Top of Records provided

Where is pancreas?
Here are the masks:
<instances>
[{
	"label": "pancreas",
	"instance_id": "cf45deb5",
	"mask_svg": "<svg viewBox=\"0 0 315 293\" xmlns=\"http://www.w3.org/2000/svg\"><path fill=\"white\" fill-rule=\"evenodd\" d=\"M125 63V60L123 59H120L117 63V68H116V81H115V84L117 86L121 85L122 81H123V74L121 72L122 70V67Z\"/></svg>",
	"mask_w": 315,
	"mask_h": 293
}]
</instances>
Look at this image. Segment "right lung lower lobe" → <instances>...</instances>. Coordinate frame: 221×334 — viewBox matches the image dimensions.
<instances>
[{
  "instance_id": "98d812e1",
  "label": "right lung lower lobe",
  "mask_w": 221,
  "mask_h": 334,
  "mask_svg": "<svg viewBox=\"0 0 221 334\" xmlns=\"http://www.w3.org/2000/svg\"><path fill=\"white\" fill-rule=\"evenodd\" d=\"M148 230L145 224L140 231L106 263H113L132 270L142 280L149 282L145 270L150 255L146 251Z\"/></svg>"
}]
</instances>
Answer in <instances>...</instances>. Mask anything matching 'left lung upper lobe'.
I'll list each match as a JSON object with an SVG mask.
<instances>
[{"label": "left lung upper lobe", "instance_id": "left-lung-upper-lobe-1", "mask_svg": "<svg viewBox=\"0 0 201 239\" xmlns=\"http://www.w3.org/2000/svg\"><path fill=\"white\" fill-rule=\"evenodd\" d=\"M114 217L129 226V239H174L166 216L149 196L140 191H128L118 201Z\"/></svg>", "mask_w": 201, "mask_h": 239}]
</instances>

Bottom of Records provided

[Directions]
Write out every entry again, exactly as it appears.

[Task result]
Where is pancreas?
Here are the masks:
<instances>
[{
	"label": "pancreas",
	"instance_id": "cf45deb5",
	"mask_svg": "<svg viewBox=\"0 0 315 293\" xmlns=\"http://www.w3.org/2000/svg\"><path fill=\"white\" fill-rule=\"evenodd\" d=\"M125 63V60L123 59H120L117 63V68H116V81H115V84L117 86L121 85L122 81H123V74L121 72L122 70V67Z\"/></svg>",
	"mask_w": 315,
	"mask_h": 293
}]
</instances>
Look at this image. Segment "right lung lower lobe" → <instances>...</instances>. Coordinate frame: 221×334 — viewBox matches the image dimensions.
<instances>
[{
  "instance_id": "98d812e1",
  "label": "right lung lower lobe",
  "mask_w": 221,
  "mask_h": 334,
  "mask_svg": "<svg viewBox=\"0 0 221 334\" xmlns=\"http://www.w3.org/2000/svg\"><path fill=\"white\" fill-rule=\"evenodd\" d=\"M148 230L145 224L140 231L106 263H113L132 270L142 280L149 282L145 270L150 255L146 251Z\"/></svg>"
}]
</instances>
Answer in <instances>...</instances>. Mask anything matching 'left lung upper lobe'.
I'll list each match as a JSON object with an SVG mask.
<instances>
[{"label": "left lung upper lobe", "instance_id": "left-lung-upper-lobe-1", "mask_svg": "<svg viewBox=\"0 0 201 239\" xmlns=\"http://www.w3.org/2000/svg\"><path fill=\"white\" fill-rule=\"evenodd\" d=\"M114 217L129 226V239H174L166 216L149 196L140 191H128L118 201Z\"/></svg>", "mask_w": 201, "mask_h": 239}]
</instances>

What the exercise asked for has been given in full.